▶ _Records supplied_:
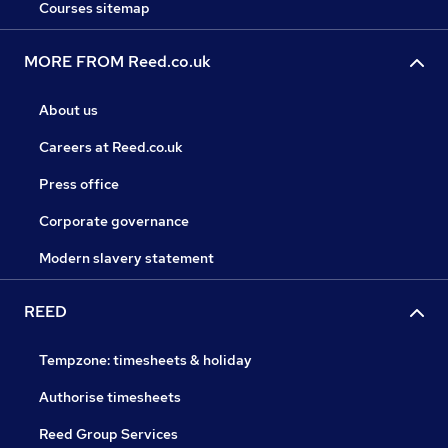
Courses sitemap
MORE FROM Reed.co.uk
About us
Careers at Reed.co.uk
Press office
Corporate governance
Modern slavery statement
REED
Tempzone: timesheets & holiday
Authorise timesheets
Reed Group Services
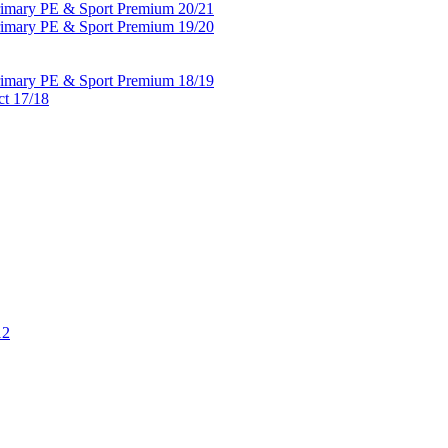
Primary PE & Sport Premium 20/21
Primary PE & Sport Premium 19/20
Primary PE & Sport Premium 18/19
ct 17/18
12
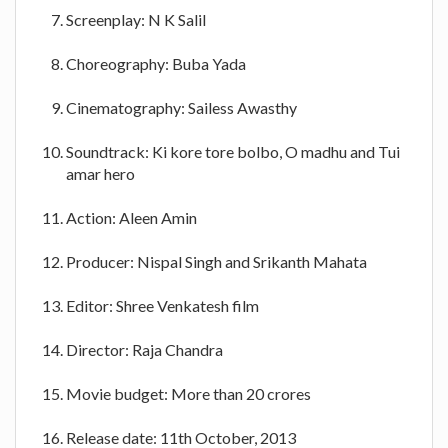
Screenplay: N K Salil
Choreography: Buba Yada
Cinematography: Sailess Awasthy
Soundtrack: Ki kore tore bolbo, O madhu and Tui
amar hero
Action: Aleen Amin
Producer: Nispal Singh and Srikanth Mahata
Editor: Shree Venkatesh film
Director: Raja Chandra
Movie budget: More than 20 crores
Release date: 11th October, 2013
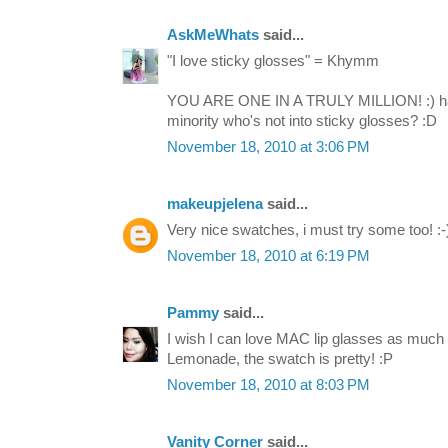
AskMeWhats
said...
"I love sticky glosses" = Khymm
YOU ARE ONE IN A TRULY MILLION! :) hah
minority who's not into sticky glosses? :D
November 18, 2010 at 3:06 PM
makeupjelena
said...
Very nice swatches, i must try some too! :-
November 18, 2010 at 6:19 PM
Pammy
said...
I wish I can love MAC lip glasses as much 
Lemonade, the swatch is pretty! :P
November 18, 2010 at 8:03 PM
Vanity Corner
said...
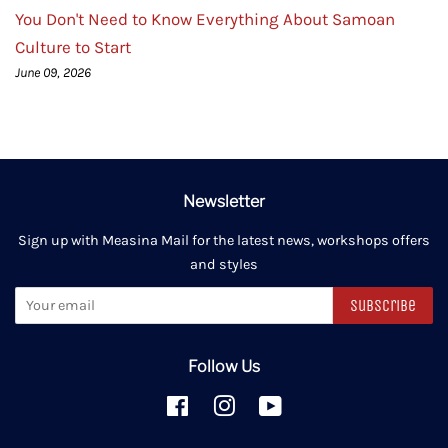
You Don't Need to Know Everything About Samoan
Culture to Start
June 09, 2026
Newsletter
Sign up with Measina Mail for the latest news, workshops offers
and styles
Subscribe
Follow Us
Facebook
Instagram
YouTube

▶ _Your task_: Reproduce the data word for word without its images.

▶ _Expected answer_:
Courses sitemap
MORE FROM Reed.co.uk
About us
Careers at Reed.co.uk
Press office
Corporate governance
Modern slavery statement
REED
Tempzone: timesheets & holiday
Authorise timesheets
Reed Group Services
Primary PE & Sport Premium 20/21
Primary PE & Sport Premium 19/20
Primary PE & Sport Premium 18/19
ct 17/18
12
Screenplay: N K Salil
Choreography: Buba Yada
Cinematography: Sailess Awasthy
Soundtrack: Ki kore tore bolbo, O madhu and Tui
amar hero
Action: Aleen Amin
Producer: Nispal Singh and Srikanth Mahata
Editor: Shree Venkatesh film
Director: Raja Chandra
Movie budget: More than 20 crores
Release date: 11th October, 2013
AskMeWhats
said...
"I love sticky glosses" = Khymm
YOU ARE ONE IN A TRULY MILLION! :) hah
minority who's not into sticky glosses? :D
November 18, 2010 at 3:06 PM
makeupjelena
said...
Very nice swatches, i must try some too! :-
November 18, 2010 at 6:19 PM
Pammy
said...
I wish I can love MAC lip glasses as much 
Lemonade, the swatch is pretty! :P
November 18, 2010 at 8:03 PM
Vanity Corner
said...
You Don't Need to Know Everything About Samoan
Culture to Start
June 09, 2026
Newsletter
Sign up with Measina Mail for the latest news, workshops offers
and styles
Subscribe
Follow Us
Facebook
Instagram
YouTube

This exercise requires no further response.